Transcribe the data below in full, exactly.

(Collected data)
------------------------------

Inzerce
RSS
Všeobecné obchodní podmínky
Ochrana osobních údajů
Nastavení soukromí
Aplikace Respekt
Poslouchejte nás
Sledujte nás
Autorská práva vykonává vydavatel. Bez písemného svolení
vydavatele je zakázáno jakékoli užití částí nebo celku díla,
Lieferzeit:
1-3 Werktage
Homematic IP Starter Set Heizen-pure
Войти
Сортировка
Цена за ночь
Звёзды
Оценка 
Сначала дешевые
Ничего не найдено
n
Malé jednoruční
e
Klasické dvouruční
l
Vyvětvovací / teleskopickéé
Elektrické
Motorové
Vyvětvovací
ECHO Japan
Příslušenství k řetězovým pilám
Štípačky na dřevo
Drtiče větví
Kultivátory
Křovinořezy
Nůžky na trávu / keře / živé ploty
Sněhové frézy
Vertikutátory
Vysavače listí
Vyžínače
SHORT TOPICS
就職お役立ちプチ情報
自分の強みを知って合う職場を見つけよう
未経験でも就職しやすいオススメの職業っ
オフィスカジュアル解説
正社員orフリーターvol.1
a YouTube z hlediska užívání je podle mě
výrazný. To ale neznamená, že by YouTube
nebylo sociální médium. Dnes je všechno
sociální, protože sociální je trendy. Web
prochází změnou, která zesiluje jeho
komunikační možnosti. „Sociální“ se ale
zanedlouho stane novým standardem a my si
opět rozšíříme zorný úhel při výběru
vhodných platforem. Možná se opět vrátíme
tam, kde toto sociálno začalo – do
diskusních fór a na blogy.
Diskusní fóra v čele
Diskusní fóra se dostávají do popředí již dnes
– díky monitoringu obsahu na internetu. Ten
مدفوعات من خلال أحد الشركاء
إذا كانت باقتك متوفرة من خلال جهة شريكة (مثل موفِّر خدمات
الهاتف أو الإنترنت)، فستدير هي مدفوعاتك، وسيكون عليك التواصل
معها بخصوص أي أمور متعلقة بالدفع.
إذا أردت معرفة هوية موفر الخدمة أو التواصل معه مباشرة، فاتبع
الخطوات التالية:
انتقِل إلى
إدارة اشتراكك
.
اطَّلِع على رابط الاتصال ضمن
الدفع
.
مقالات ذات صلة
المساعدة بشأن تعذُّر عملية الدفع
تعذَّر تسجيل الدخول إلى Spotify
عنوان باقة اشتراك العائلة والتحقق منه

------------------------------

» **Reply to the exercise**:
Inzerce
RSS
Všeobecné obchodní podmínky
Ochrana osobních údajů
Nastavení soukromí
Aplikace Respekt
Poslouchejte nás
Sledujte nás
Autorská práva vykonává vydavatel. Bez písemného svolení
vydavatele je zakázáno jakékoli užití částí nebo celku díla,
Lieferzeit:
1-3 Werktage
Homematic IP Starter Set Heizen-pure
Войти
Сортировка
Цена за ночь
Звёзды
Оценка 
Сначала дешевые
Ничего не найдено
n
Malé jednoruční
e
Klasické dvouruční
l
Vyvětvovací / teleskopickéé
Elektrické
Motorové
Vyvětvovací
ECHO Japan
Příslušenství k řetězovým pilám
Štípačky na dřevo
Drtiče větví
Kultivátory
Křovinořezy
Nůžky na trávu / keře / živé ploty
Sněhové frézy
Vertikutátory
Vysavače listí
Vyžínače
SHORT TOPICS
就職お役立ちプチ情報
自分の強みを知って合う職場を見つけよう
未経験でも就職しやすいオススメの職業っ
オフィスカジュアル解説
正社員orフリーターvol.1
a YouTube z hlediska užívání je podle mě
výrazný. To ale neznamená, že by YouTube
nebylo sociální médium. Dnes je všechno
sociální, protože sociální je trendy. Web
prochází změnou, která zesiluje jeho
komunikační možnosti. „Sociální“ se ale
zanedlouho stane novým standardem a my si
opět rozšíříme zorný úhel při výběru
vhodných platforem. Možná se opět vrátíme
tam, kde toto sociálno začalo – do
diskusních fór a na blogy.
Diskusní fóra v čele
Diskusní fóra se dostávají do popředí již dnes
– díky monitoringu obsahu na internetu. Ten
مدفوعات من خلال أحد الشركاء
إذا كانت باقتك متوفرة من خلال جهة شريكة (مثل موفِّر خدمات
الهاتف أو الإنترنت)، فستدير هي مدفوعاتك، وسيكون عليك التواصل
معها بخصوص أي أمور متعلقة بالدفع.
إذا أردت معرفة هوية موفر الخدمة أو التواصل معه مباشرة، فاتبع
الخطوات التالية:
انتقِل إلى
إدارة اشتراكك
.
اطَّلِع على رابط الاتصال ضمن
الدفع
.
مقالات ذات صلة
المساعدة بشأن تعذُّر عملية الدفع
تعذَّر تسجيل الدخول إلى Spotify
عنوان باقة اشتراك العائلة والتحقق منه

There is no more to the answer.